11. C29x Security Model¶
The TI C29x provides the ability to protect individual calls and frames. At the assembly level, protected calls use a separate CALL.PROT opcode, as opposed to CALL, which is used for unprotected calls. Protected frames must end with a RET.PROT instruction, as opposed to RET, which is used by unprotected returns.
Protected calls behave as follows:
All registers (including the stack pointer) are zeroed out, except those denoted by a PRESERVE instruction that can occur in parallel (for call arguments).
A context containing the current stack pointer is pushed onto a hardware stack.
The call cannot be delayed.
Protected frames behave as follows:
All registers are zeroed out, except those denoted by a PRESERVE instruction that can occur in parallel (return values).
Pops the context that was pushed by a protected call.
The return cannot be delayed.
11.1. Compiler Support for Protected Calls¶
C/C++ functions can be declared/defined using the c29_protected_call
function attribute.

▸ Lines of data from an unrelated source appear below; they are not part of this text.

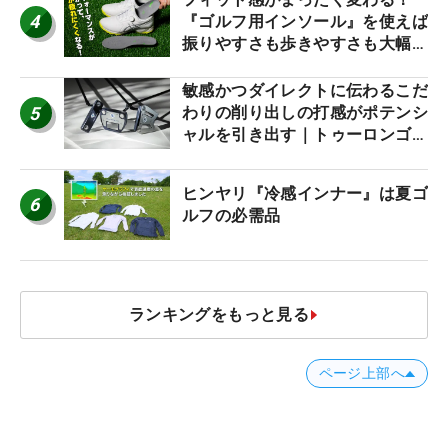
4
『ゴルフ用インソール』を使えば
振りやすさも歩きやすさも大幅に
アップ！
敏感かつダイレクトに伝わるこだ
5
わりの削り出しの打感がポテンシ
ャルを引き出す｜トゥーロンゴル
フ モナコ/アルカトラズ/ハリウ
ッド
ヒンヤリ『冷感インナー』は夏ゴ
6
ルフの必需品
ランキングをもっと見る
ページ上部へ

This attribute causes the c29clang compiler to act as if calls to that function or function type cross a security STACK. At the assembly level, such calls CALL.PROT, RET.PROT, and their associated handshake instructions. See Function Attributes for more about function attributes.
For example:
void my_function() __attribute__((c29_protected_call));
void normal_function();
void (*protected_fn_ptr)() __attribute__((c29_protected_call)) = &normal_function; // Suppressible warning in C
// Be aware: This call will use CALL.PROT
// If normal_function is defined in C, it will not have the required handshake instructions at its start.
protected_fn_ptr();
The c29clang compiler identifies and produced an error for any protected function that cannot be called due to stack requirements. Example causes for such errors include passing excessive numbers of integer, pointer, or floating-point arguments in registers, returning a structure type by value, and use of variadic arguments.
11.2. Linker Support for Protected Calls¶
The linker accepts the SECURE_GROUP attribute in the SECTIONS directive to define a section to contain protected calls. The syntax is as follows:
SECURE_GROUP ( name [, (public|private)])

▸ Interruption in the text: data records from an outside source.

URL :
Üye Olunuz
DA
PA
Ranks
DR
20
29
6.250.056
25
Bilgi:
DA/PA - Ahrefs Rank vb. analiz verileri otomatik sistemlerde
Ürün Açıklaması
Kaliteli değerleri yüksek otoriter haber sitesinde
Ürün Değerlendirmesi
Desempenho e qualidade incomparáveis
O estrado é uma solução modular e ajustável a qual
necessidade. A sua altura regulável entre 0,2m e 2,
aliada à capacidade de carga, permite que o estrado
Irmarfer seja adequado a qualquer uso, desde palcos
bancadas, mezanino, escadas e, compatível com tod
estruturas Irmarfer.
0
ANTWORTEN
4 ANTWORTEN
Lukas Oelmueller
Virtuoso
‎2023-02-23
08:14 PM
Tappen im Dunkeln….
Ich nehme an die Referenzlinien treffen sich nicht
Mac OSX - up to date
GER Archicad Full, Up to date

The following example causes the .text_caller section to contain the protected calls:
SECTIONS {
.text_caller : SECURE_GROUP(CALLER_GROUP) { *(.text.caller) } > RO_CODE
}
The following example creates a public SECURE_GROUP instead of a private SECURE_GROUP:
SECTIONS {
.text_caller : SECURE_GROUP(CALLER_GROUP, public) { *(.text.caller) } > RO_CODE
}
By default, SECURE_GROUPs are private. Output sections without a SECURE_GROUP are assumed to be callable by any code in the application.
The linker emits an error if it encounters any of the following cases:
The caller and callee are in different SECURE_GROUPs, and the caller is not a protected call.

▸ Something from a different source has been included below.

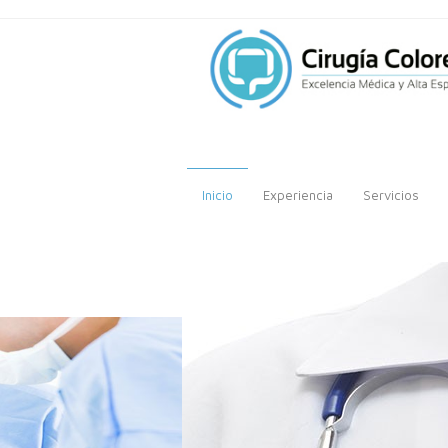
Inicio
Experiencia
Servicios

The caller and callee are in different SECURE_GROUPs, and the callee does not have a protected frame.
The caller and callee are in the same SECURE_GROUPs, but they do not agree with regards to call protection.
To correct these errors, mark both the caller and callee with the c29_protected_call
function call attribute.
The linker avoids these errors if the callee SECURE_GROUP is marked public
, unless the callee requires the stack for any of its arguments.